The power of nonverbal communication
Within seconds of meeting, people have already formed their opinion of you. They don’t know you, but they’ve taken in how you’re dressed, the way you carry yourself and, most importantly, your body language.
Are you struggling to make meaningful connections? Do you have a hard time getting your point across? It might all come down to your body language. Building powerful social connections is the best way to not only lead a fulfilling, joyful life, but to create a strong network that can help you reach your goals. Whether you’re looking to form these connections to advance your career, you’re dating and need to project a different image, or you simply want to seem more confident and capable, taking the time to notice and modify your body language is the best thing you can do to bolster your communication efforts.
Eye contact is the most important factor in nonverbal communication. Making eye contact shows that you’re engaged with your conversation partner and interested in what they’re saying. When you make strong eye contact, you’re displaying confidence and authenticity. If you’re looking at the ground or in the air, you’re showing that you’re uninterested or insecure. A good point of reference is the 80/20 rule. Make direct eye contact with your partner 80% of the time and allow your eyes to wander for 20% of the time as you take in their points and gather your thoughts.
Arms and hands
What are your hands doing when you’re speaking to others? Are you crossing your arms across your body? By flailing your arms around or nervously twiddling your fingers, you make yourself seem untrustworthy. Likewise, by crossing your arms, you appear closed off from the conversation. Relax your arms by your side and steeple your hands by making your fingers touch to form a triangle. These small gestures make a world of difference when it comes to appearing confident and engaged in your conversation. Lastly, when it comes time to give a handshake, provide a firm, steady grip. You don’t want to aggressively squeeze the hand or let your hand lay limp. A firm handshake showcases reliability and can be a major make-or-break factor during a first impression.
Posture and presentation
Are you standing slumped over? Are your shoulders hunched in? If your posture is lacking, it can make it appear that you lack confidence, sincerity or domain knowledge of the topic. Stand up straight with your shoulders back and your head held high. Chances are, you already feel more confident just by improving your posture. Good posture makes you seem more approachable, and when your body is openly facing your audience, you seem more interested in their response, too.
Create an alter ego
As performance coach and advisor Todd Herman suggests, sometimes you need to create an alter ego to enhance your communication skills. Do you see yourself as an introvert who has a hard time connecting with others? Well, what if you thought of yourself as a gregarious, confident person who easily made social ties? When Todd was a guest on The Tony Robbins Podcast, he discussed the need for creating a secret identity. “It’s understanding that there are nuances to your life, and then designing the version of yourself that you want to show up in each of them,” said Todd. If you need to deliver presentations for your job, but hate public speaking, form an alter ego who is an amazing public speaker with powerful body language. You have the capacity to tap into that mindset whenever you get up on that stage, but can still return to your normal self once you’ve finished delivering your speech.

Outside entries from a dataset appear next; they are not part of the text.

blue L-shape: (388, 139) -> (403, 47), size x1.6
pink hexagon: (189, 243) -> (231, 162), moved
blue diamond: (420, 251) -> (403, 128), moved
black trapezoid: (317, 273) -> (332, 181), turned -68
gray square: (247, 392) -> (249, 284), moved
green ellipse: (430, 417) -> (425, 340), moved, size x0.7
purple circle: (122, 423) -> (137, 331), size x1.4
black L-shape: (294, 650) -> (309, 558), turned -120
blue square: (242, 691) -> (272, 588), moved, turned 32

Ask yourself this: When was the last time you accepted the word of someone on television who was fidgeting? Actors, newscasters and politicians are all trained to curb their fidgeting so that their message is more believable. You accept what they’re telling you because their delivery exudes knowledge and self-assuredness – even when they’re wrong. The next time you find yourself nervously fidgeting, stop for a moment. Take a breath, stand up straight and fold your hands either on top of one another or on the table or podium in front of you. Using this moment to recollect yourself should help you cease fidgeting for the time being. As you continue this habit, it will become easier to cut off the urge to fidget as soon as it starts. Eventually, you’ll stop fidgeting altogether.
When you’re truly looking to form lasting connections through effective nonverbal communication methods, you can harness the power of deep listening. Deep listening combines different tenets of nonverbal communication, such as maintaining steady eye contact, working to be truly present and engaged in the conversation, offering nonverbal feedback such as smiles and nods and positioning your body in a way that’s close to your conversation partner while retaining good posture. When done together, the result is deep listening, a state in which you are fully absorbing what your partner is saying, and they feel able to communicate with you openly and honestly.
There are so many ways that you can add value to any conversation, group meeting or social interaction, but they’re easy to overlook if you’re not carrying yourself in a way that sparks conversation and connection. Nonverbal cues and gestures can say infinitely more than words can on their own. By refining your body language and presenting yourself in a way that exudes sincerity, confidence and knowledge, you’ll deepen your existing relationships and create meaningful new ones, too.